The confusion matrix evaluates the predictions made on the test data, i.e., the number of correct predictions made as well as the wrong predictions made on the data.
This recipe demonstrates an example of how to get Classification Confusion Matrix.
Confusion matrix: Confusion matrix is a performance metric technique for summarizing the performance of a classification algorithm.
The number of correct and incorrect predictions are summarized with count values and listed down by each class of predicted and actual values
It gives you insight not only into the errors made by your classifier but, more importantly, the types of errors that have been made.
TN:- We predicted something to be in 0 class and actually is in 0 class.

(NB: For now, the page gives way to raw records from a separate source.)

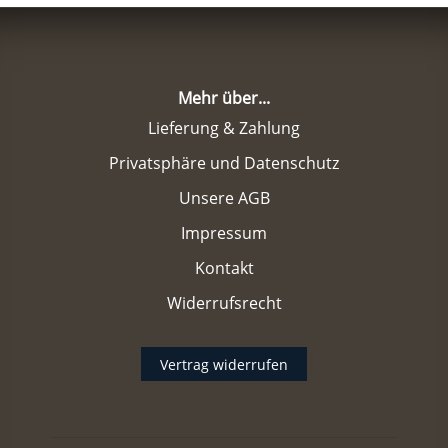
Mehr über...
Lieferung & Zahlung
Privatsphäre und Datenschutz
Unsere AGB
Impressum
Kontakt
Widerrufsrecht
Vertrag widerrufen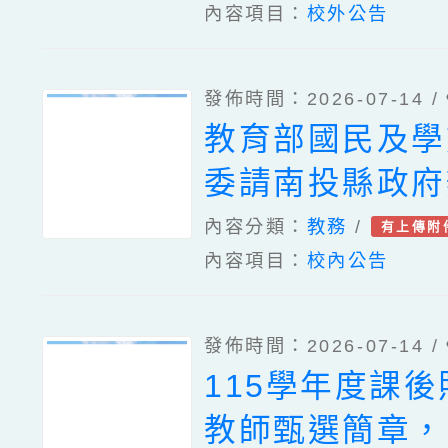
內容項目：
校外公告
發佈時間：2026-07-14 /
教育部國民及學
委請南投縣政府
「115年度教
內容分類：
教務
/
有上傳附
內容項目：
校內公告
研習實施計畫–
素養工作坊–中
發佈時間：2026-07-14 /
場)」實施計畫
115學年度課
教師甄選簡章，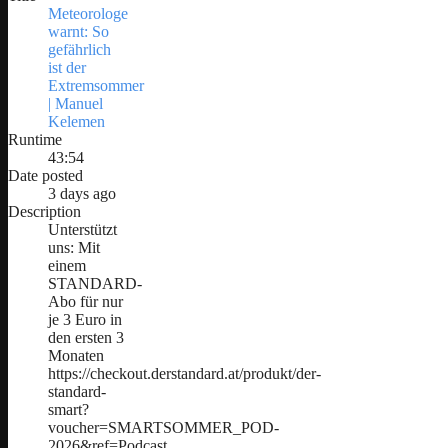
Meteorologe
warnt: So
gefährlich
ist der
Extremsommer
| Manuel
Kelemen
Runtime
43:54
Date posted
3 days ago
Description
Unterstützt
uns: Mit
einem
STANDARD-
Abo für nur
je 3 Euro in
den ersten 3
Monaten
https://checkout.derstandard.at/produkt/der-
standard-
smart?
voucher=SMARTSOMMER_POD-
2026&ref=Podcast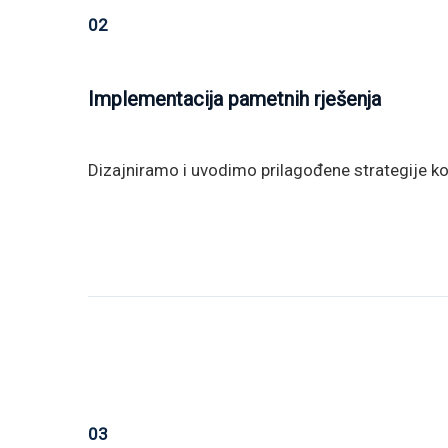
02
Implementacija pametnih rješenja
Dizajniramo i uvodimo prilagođene strategije ko
03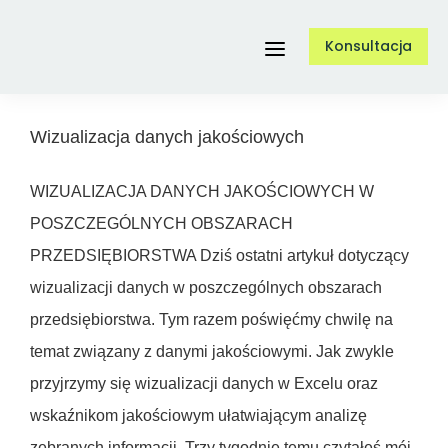
Przejdź
Konsultacja
do
Toggle
zawartości
Navigation
Wizualizacja danych jakościowych
Usługi
WIZUALIZACJA DANYCH JAKOŚCIOWYCH W
O nas
POSZCZEGÓLNYCH OBSZARACH
PRZEDSIĘBIORSTWA Dziś ostatni artykuł dotyczący
Referencje
wizualizacji danych w poszczególnych obszarach
przedsiębiorstwa. Tym razem poświęćmy chwilę na
temat związany z danymi jakościowymi. Jak zwykle
Case Study
przyjrzymy się wizualizacji danych w Excelu oraz
wskaźnikom jakościowym ułatwiającym analizę
Blog
zebranych informacji. Trzy tygodnie temu czytałeś mój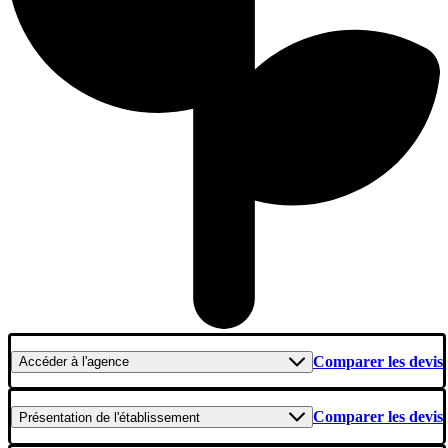
Comparer les devis
Accéder
à l'agence
Comparer les devis
Présentation
de l'établissement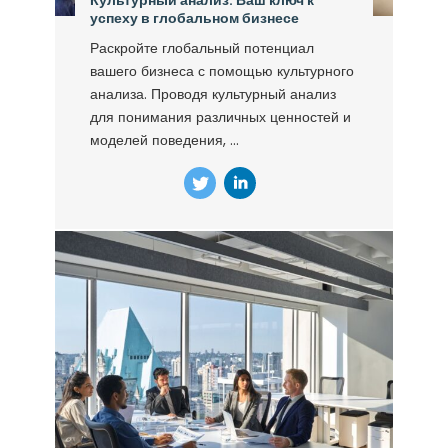
Культурный анализ: Ваш ключ к
успеху в глобальном бизнесе
Раскройте глобальный потенциал
вашего бизнеса с помощью культурного
анализа. Проводя культурный анализ
для понимания различных ценностей и
моделей поведения, ...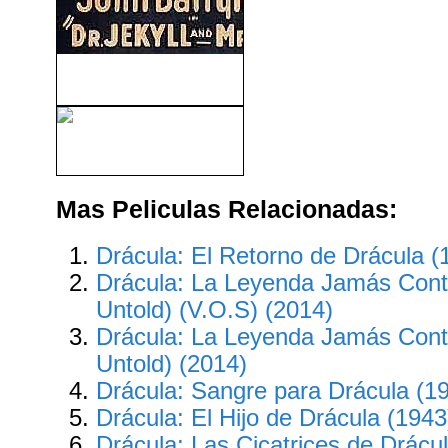
Dr.Jekyll and Mr.Hyde (1920)
La Cosa (The Thing) (2011)
Mas Peliculas Relacionadas:
Drácula: El Retorno de Drácula (
Drácula: La Leyenda Jamás Cont
Untold) (V.O.S) (2014)
Drácula: La Leyenda Jamás Cont
Untold) (2014)
Drácula: Sangre para Drácula (1
Drácula: El Hijo de Drácula (1943
Drácula: Las Cicatrices de Drácu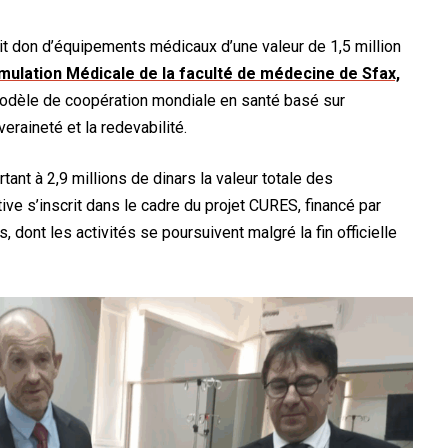
t don d’équipements médicaux d’une valeur de 1,5 million
mulation Médicale de la faculté de médecine de Sfax,
dèle de coopération mondiale en santé basé sur
veraineté et la redevabilité.
ant à 2,9 millions de dinars la valeur totale des
ive s’inscrit dans le cadre du projet CURES, financé par
, dont les activités se poursuivent malgré la fin officielle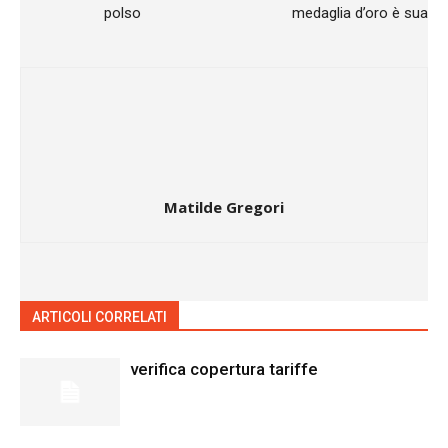
polso
medaglia d’oro è sua
Matilde Gregori
ARTICOLI CORRELATI
ALTRO DALL'AUTORE
verifica copertura tariffe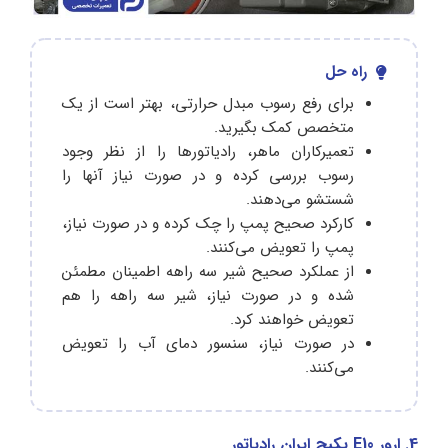
راه حل
برای رفع رسوب مبدل حرارتی، بهتر است از یک
متخصص کمک بگیرید.
تعمیرکاران ماهر، رادیاتورها را از نظر وجود
رسوب بررسی کرده و در صورت نیاز آنها را
شستشو می‌دهند.
کارکرد صحیح پمپ را چک کرده و در صورت نیاز،
پمپ را تعویض می‌کنند.
از عملکرد صحیح شیر سه راهه اطمینان مطمئن
شده و در صورت نیاز، شیر سه راهه را هم
تعویض خواهند کرد.
در صورت نیاز، سنسور دمای آب را تعویض
می‌کنند.
4. ارور E10 پکیج ایران رادیاتور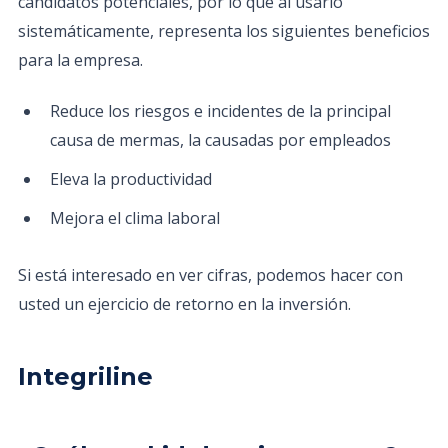
candidatos potenciales, por lo que al usarlo
sistemáticamente, representa los siguientes beneficios
para la empresa.
Reduce los riesgos e incidentes de la principal
causa de mermas, la causadas por empleados
Eleva la productividad
Mejora el clima laboral
Si está interesado en ver cifras, podemos hacer con
usted un ejercicio de retorno en la inversión.
Integriline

This is good classification.
TP:- We predicted something to be in 1 class and actually is in 1 class. This is good classification.
FP:- We predicted something to be in 1 class and actually is in 0 class. This is a mis-classification.
FN:- We predicted something to be in 0 class and actually is in 1 class. This is a mis-classification.
Lets assume 1
is the event of interest.
You will have the actual values (the truth) from the raw data, or your testing data.
The predictions will come from your model (logistic, OLS,…). These are the predicted values.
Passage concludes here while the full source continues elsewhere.